Well, hopefully he’s going a little further than the other side of the Channel because that would only get him to Normandy, and it’s Provence he needs, down the bottom of the country. 😉
Thanks for the geography lesson, GD.
But France IS on the other side of the Channel, is it not? Or has some bugger gone and moved it?
Looks good!
It is but it would mean that I wouldn’t be able to be such a smarty-arsed smart arse for the day.
Question though, have you ever come across descriptions in a script that are just so wrong it has snapped you out of the story?
Either facts are wrong – so not enough research – or just the description of something hasn’t properly been though through by the writer.
Everyone says check your spelling, but nobody mentions checking that facts and descriptions hold up.
How picky are you about this?
Or even “thought through by the writer”.
Of course I did that to see if you were paying attention. Honest.
Elinor, I think you will DEFINITELY like it!
GD – that’s a good question and probably worthy of a post on its own… My answer? Depends. If I’m doing an anonymous read for an official place there is usually a place on the report for little details that are wrong, so I’m on the lookout for them. Sometimes smaller details will seem more glaring than other days, probably ‘cos I’m in a bad mood. Othertimes Bang2writers will ask me to specifically look for bad details or I will flag them up because other bigger elements like structure, character, dialogue etc are ok… As a general rule I think the smaller details that are wrong should be ironed out last once the bigger issues are fixed if that makes sense.

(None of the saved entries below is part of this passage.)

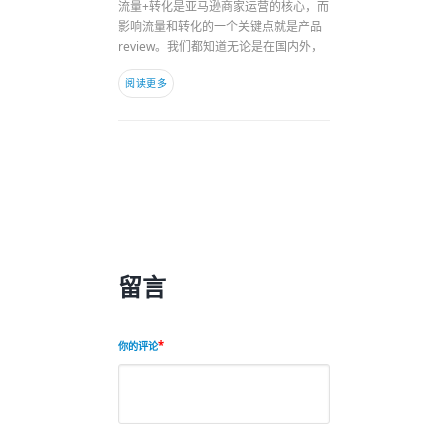
流量+转化是亚马逊商家运营的核心，而
影响流量和转化的一个关键点就是产品
review。我们都知道无论是在国内外，
阅读更多
留言
你的评论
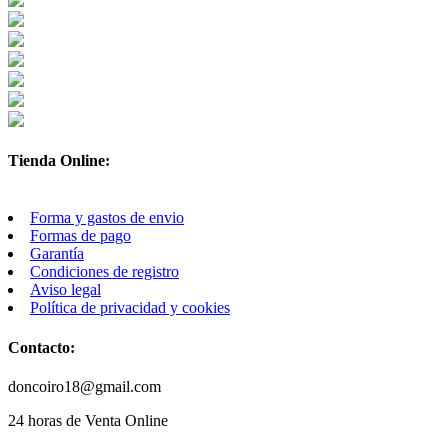
Tienda Online:
Forma y gastos de envio
Formas de pago
Garantía
Condiciones de registro
Aviso legal
Política de privacidad y cookies
Contacto:
doncoiro18@gmail.com
24 horas de Venta Online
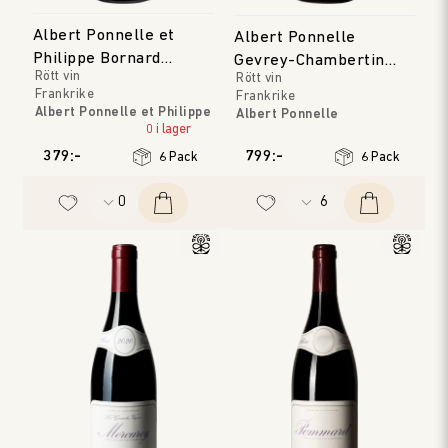
Albert Ponnelle et
Albert Ponnelle
Philippe Bornard
Gevrey-Chambertin
Rött vin
Rött vin
Gamay Noir
Les Cabottes
Frankrike
Frankrike
Albert Ponnelle et Philippe
Albert Ponnelle
Bornard
0 i lager
Bourgogne
Jura
Årgång
:
2023
379:-
799:-
6 Pack
6 Pack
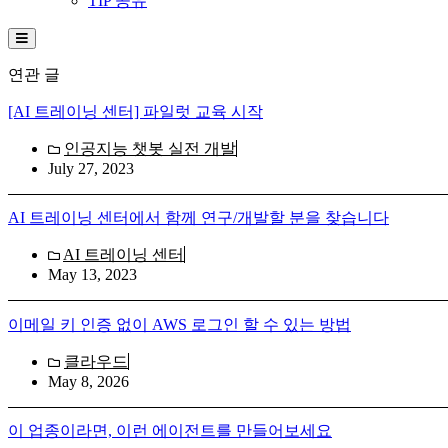
TIP 공유
Hamburger Toggle Menu
연관 글
[AI 트레이닝 센터] 파일럿 교육 시작
인공지능 챗봇 실전 개발
July 27, 2023
AI 트레이닝 센터에서 함께 연구/개발할 분을 찾습니다
AI 트레이닝 센터
May 13, 2023
이메일 키 인증 없이 AWS 로그인 할 수 있는 방법
클라우드
May 8, 2026
이 업종이라면, 이런 에이전트를 만들어보세요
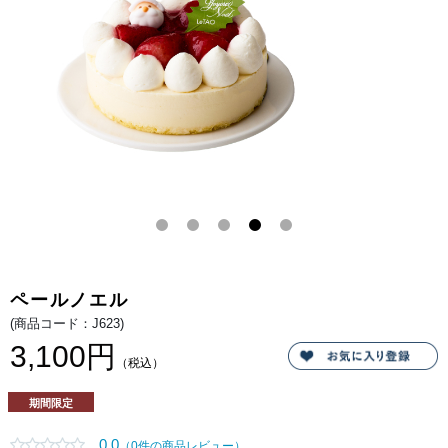
し
ポ
さ
ー
を
ネ
引
ム
き
ー
立
ス
て
と
合
苺
う。
の
甘
酸
っ
ぱ
さ
が
調
和
し
た
ル
タ
オ
一
ペールノエル
番
人
(商品コード：J623)
気
の
3,100円
ク
（税込）
リ
ス
マ
期間限定
ス
ケ
ー
0.0
（0件の商品レビュー）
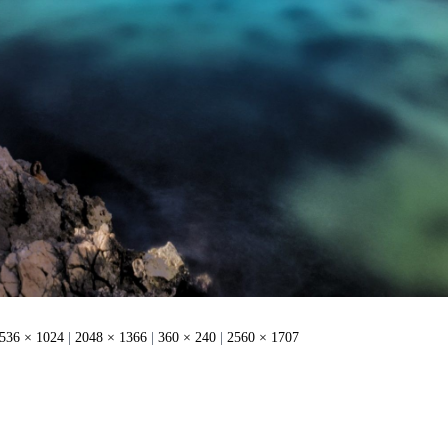
536 × 1024
|
2048 × 1366
|
360 × 240
|
2560 × 1707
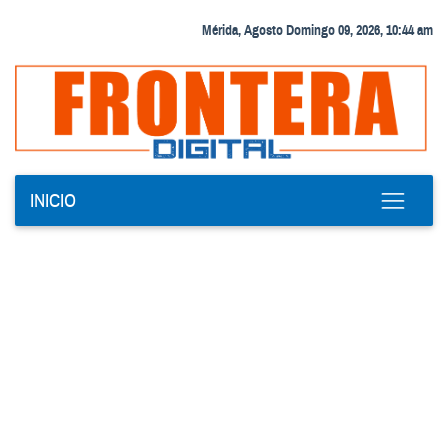
Mérida, Agosto Domingo 09, 2026, 10:44 am
INICIO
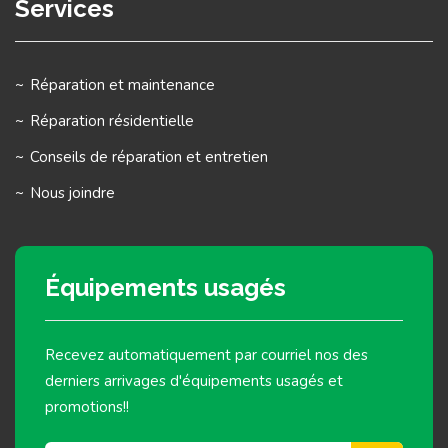
Services
Réparation et maintenance
Réparation résidentielle
Conseils de réparation et entretien
Nous joindre
Équipements usagés
Recevez automatiquement par courriel nos des
derniers arrivages d'équipements usagés et
promotions!!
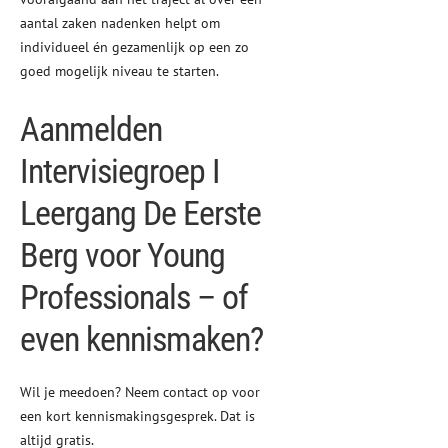
aantal zaken nadenken helpt om
individueel én gezamenlijk op een zo
goed mogelijk niveau te starten.
Aanmelden
Intervisiegroep I
Leergang De Eerste
Berg voor Young
Professionals – of
even kennismaken?
Wil je meedoen? Neem contact op voor
een kort kennismakingsgesprek. Dat is
altijd gratis.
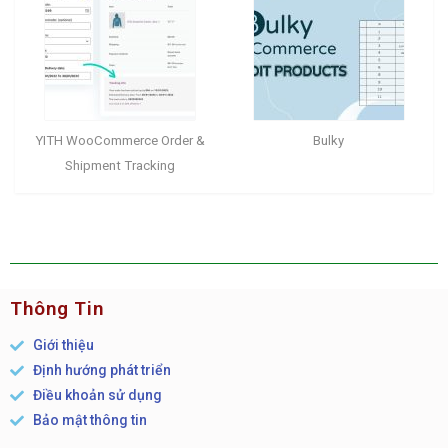
YITH WooCommerce Order &
Bulky
Shipment Tracking
Thông Tin
Giới thiệu
Định hướng phát triển
Điều khoản sử dụng
Bảo mật thông tin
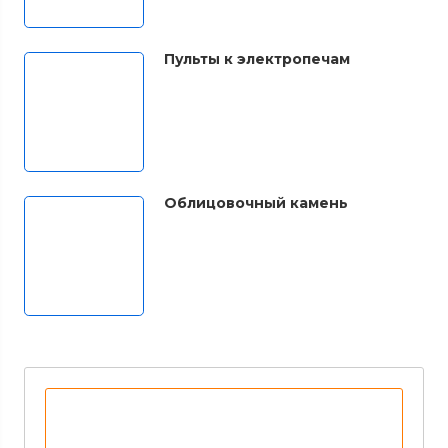
Пульты к электропечам
Облицовочный камень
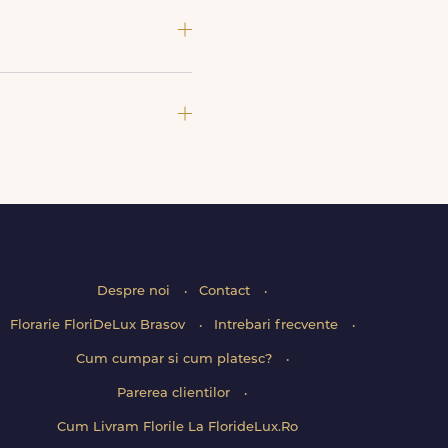
iune) si email, care confirma
enzii tale.
ita intervalelor disponibile.
Despre noi
Contact
Florarie FloriDeLux Brasov
Intrebari frecvente
Cum cumpar si cum platesc?
Parerea clientilor
Cum Livram Florile La FlorideLux.Ro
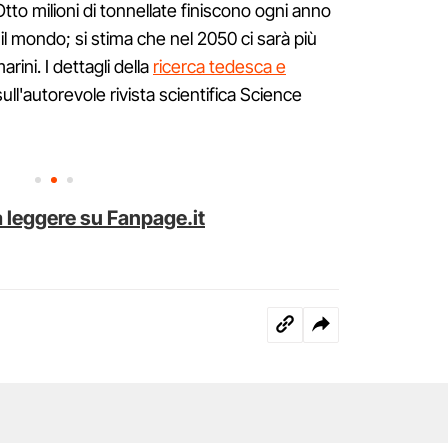
tto milioni di tonnellate finiscono ogni anno
 il mondo; si stima che nel 2050 ci sarà più
rini. I dettagli della
ricerca tedesca e
ull'autorevole rivista scientifica Science
 leggere su Fanpage.it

Can anyone shed a little light on how movies are financed in this country?
Surely it must be hard to get money for a film when there’s no distribution deal in place?
It is very very VERY difficult J&C!!!
JK is a champion blagger however; if you click on his name in this post it will take you to a post in which he details how he got funding for his last film, Hard Men.
Act of Grace, another film by friend of the blog Marc Pye was financed by lots of loans and general praying by all account. Search of “Act of Grace” in the little wotsit at the top of the blog home page and you’ll find more info.
There are lots of ways to get financing in this country, even without distribution. You have to know where to look, take gigantic risks and have nerves of steel it seems. But it can pay off – JK had great success with Hard Men, it got lots of attention and him lots more jobs. Fortune favours the brave, maybe. I don’t think I could do it, I would freak right out!
Looks good. Hope it gets distributed so we can see it.